For many diseases, early and accurate diagnosis is beneficial for the selection of optimized, specific and timely management decisions. The diagnostic process requires certain measurables indicating a specific biological or clinical state, so-called biomarkers. Different types of biomarkers are being tested including RNA, DNA, metabolites and proteins. Among these, proteins are more dynamic, diverse and more directly reflective of cellular physiology than nucleic acid based markers, offering high potential to serve as biomarkers for routine application. We are working on a platform for the purpose of protein biomarker discovery, where we combine specific sample preparation approaches, different mass spectrometry methods, and the analysis by computational tools.
Glycosylated proteins (glycoproteins) represent a subproteome that is particularly relevant for clinical research because they are usually found either secreted by tissues, thus representing good candidates for detection in easily accessible bodily fluids, or at the cell surface representing potential drug targets. Nearly 80% of the currently used protein biomarkers and drug targets in the clinics are glycosylated. In Aebersold lab, we are using isolation techniques for N-glycosites, such as solid phase extraction of N-linked glycopeptides (SPEG) method, to isolate the glycoproteomes from clinical plasma or tissue samples, for cancer biomarker discovery studies. Diseases of the current interest include prostate cancer, ovarian cancer, pancreatic cancer, colorectal cancer etc.
Various mass spectrometry technologies are being used for biomarker discovery, such as shotgun proteomics, SRM and SWATH-MS. We recently developed the most extensive, SWATH-ready glycopeptide spectral library available to date. It consists of 5422 definitive N-glycosites assays that identify approximately 2500 glycoproteins, covering ~50% of the annotated human N-glycoproteome, as an important community resource for perpetual use. Importantly we are now working on establishment of a novel, iterative biomarker discovery pipeline based on SWATH-MS technique.
Population-scale proteomic analysis is essential for biomarker studies and, more broadly, for personalized and precision medicine.
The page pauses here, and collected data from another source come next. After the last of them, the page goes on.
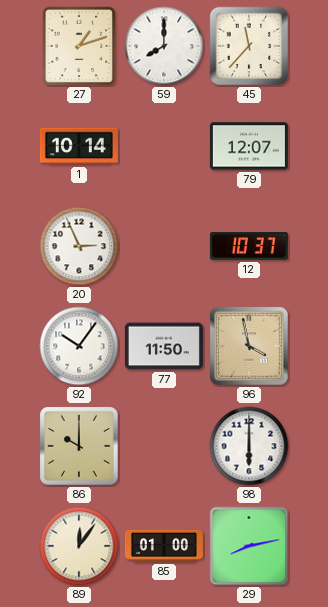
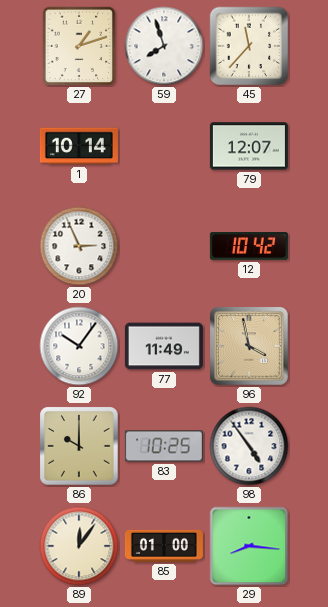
59: 8:00 -> 7:57
12: 10:37 -> 10:42
77: 11:50 -> 11:49
83: none -> 10:25
98: 6:00 -> 4:54
29: 8:13 -> 8:16
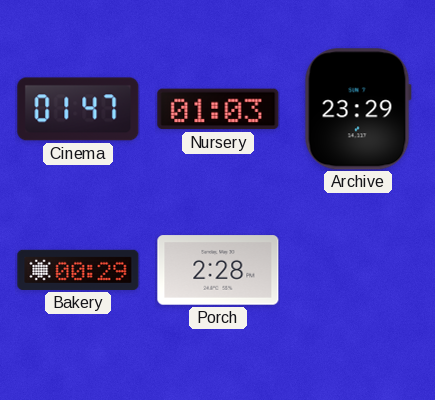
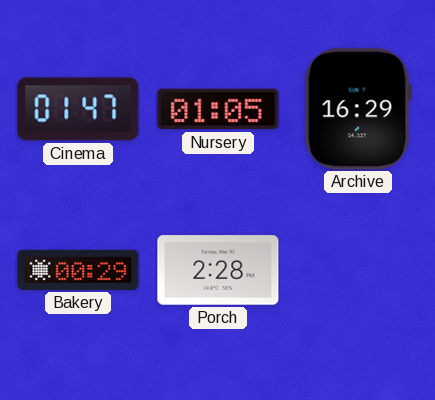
Nursery: 01:03 -> 01:05
Archive: 23:29 -> 16:29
A barcode is the representation of data that can be used to rapidly identifying a unique object. Biological samples from different species are being catalogued using DNA barcodes, however, DNA is not the ideal material to distinguish samples from the same species.
We introduce here the concept “proteome barcoding” as a new mass spectrometry based methodology for producing representative proteomic BIG DATA for population-scale biological samples. The methodology has 3 key features: 1) fast digitization of proteome; 2) minimal sample consumption and, 3) reproducible and comprehensive BIG proteomic DATA.
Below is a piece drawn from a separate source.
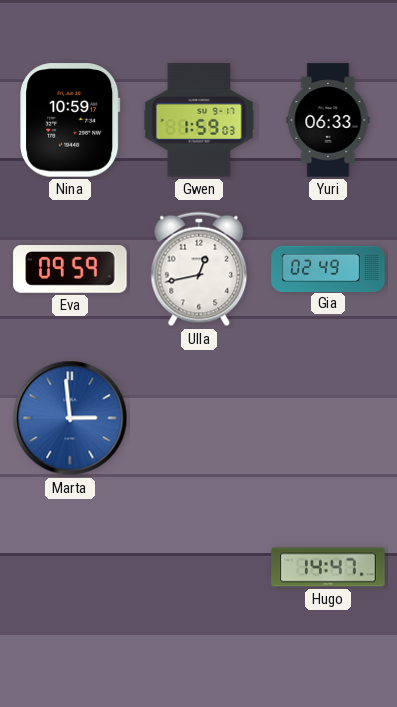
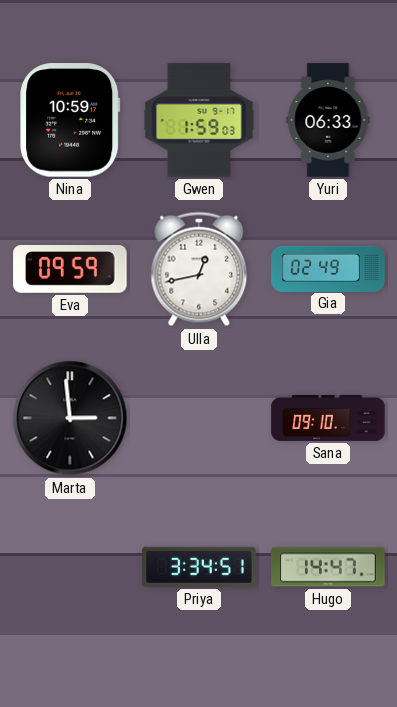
Marta dial: blue -> black
Sana: none -> 09:10
Priya: none -> 3:34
To implement “proteome barcoding”, we developed a method for the fast mass spectrometric conversion of small amounts of sample into a single, permanent digital file representing the quantitative proteome of the sample. The thus generated proteome maps can then be perpetually analyzed, compared and mined in silico. The method combines pressure cycling technology (PCT) and SWATH mass spectrometry. The resulting data were analyzed using software tools including OpenSWATH.
We are developing variant versions of PCT-SWATH for digitizing subproteomes including phosphoproteome and membrane proteome, and applying these methods to digitize large numbers of clinical samples and human cells in order to discover and validate protein biomarkers.